Meta-analysis of gene-expression profiles in breast cancer: towards a unified understanding of breast cancer sub-typing and prognosis signatures

C. Sotiriou, P. Wirapati, S. Kunkel, P. Farmer, S. Pradervand, Haibe-Kains B, C. Desmedt, T. Sengstag, F. Schütz, D. R. Goldstein, M. Delorenzi, M. Piccart

Background: Breast cancer sub-typing and prognosis have been extensively studied by gene expression profiling, resulting in disparate signatures with little overlap in their constituent genes. The biological roles of individual genes in a signature, the equivalence of several signatures and their relation to conventional prognostic factors are still unclear.

Methods: Here we undertook a comprehensive meta-analysis of publicly available gene-expression and clinical data from 18 studies totaling 2833 breast tumor samples. The concept of co-expression modules (comprehensive lists of genes with highly correlated expression) was used extensively to reveal the common thread connecting molecular sub-typing and several prognostic signatures, as well as conventional clinico-pathological prognostic factors.
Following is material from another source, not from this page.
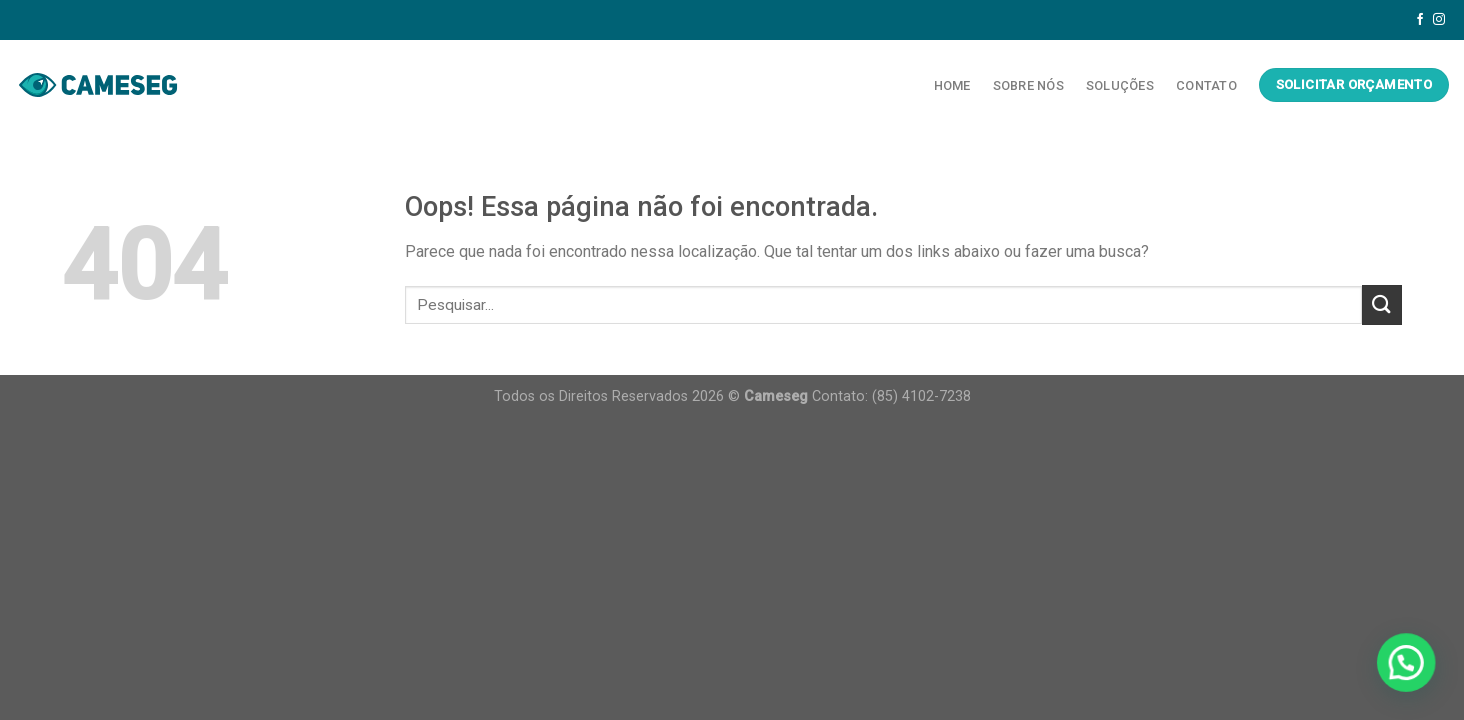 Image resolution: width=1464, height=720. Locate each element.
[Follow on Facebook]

Results: Breast tumors were consistently grouped into three main subtypes corresponding roughly to ER-/ERBB2- (basal), ERBB2+ and ER+ (luminal) tumors. ERBB2+ tumors showed an intermediate estrogen receptor module score which is not obvious from the traditional ER and ERBB2 marker status combination. Both, ER-/ERBB2- and ERBB2+ subtypes were characterized by high proliferation, whereas the ER+ subtype appeared to be more heterogeneous. Using our meta-analytical approach we were able to identify 524 genes which were significantly associated with survival. Of the 524 prognostic genes, 65% were strongly co-expressed with proliferation, 14% with ER, 0.6% with ERBB2, 2.7% with tumor invasion, 1.5% with immune response and 16% with none of our co-expression modules. All previously reported prognostics signatures examined in this meta-analysis (N=9) , despite the disparity in their gene lists, carried similar information with regard to prognostication, with proliferation genes being the common driving force. They were all very useful for determining the risk of recurrence in the ER+ subgroup and much less informative for ER- and ERBB2+ disease. Combining the signatures did not improve their performances. Finally, in multivariate analysis nodal status and tumor size still retained independent prognostic information.

Conclusions: This meta-analysis unifies various results of previous gene-expression studies in breast cancer. It reveals connections between traditional prognostic factors, expression-based sub-typing and prognostic signatures, highlighting the important role of proliferation in breast cancer prognosis.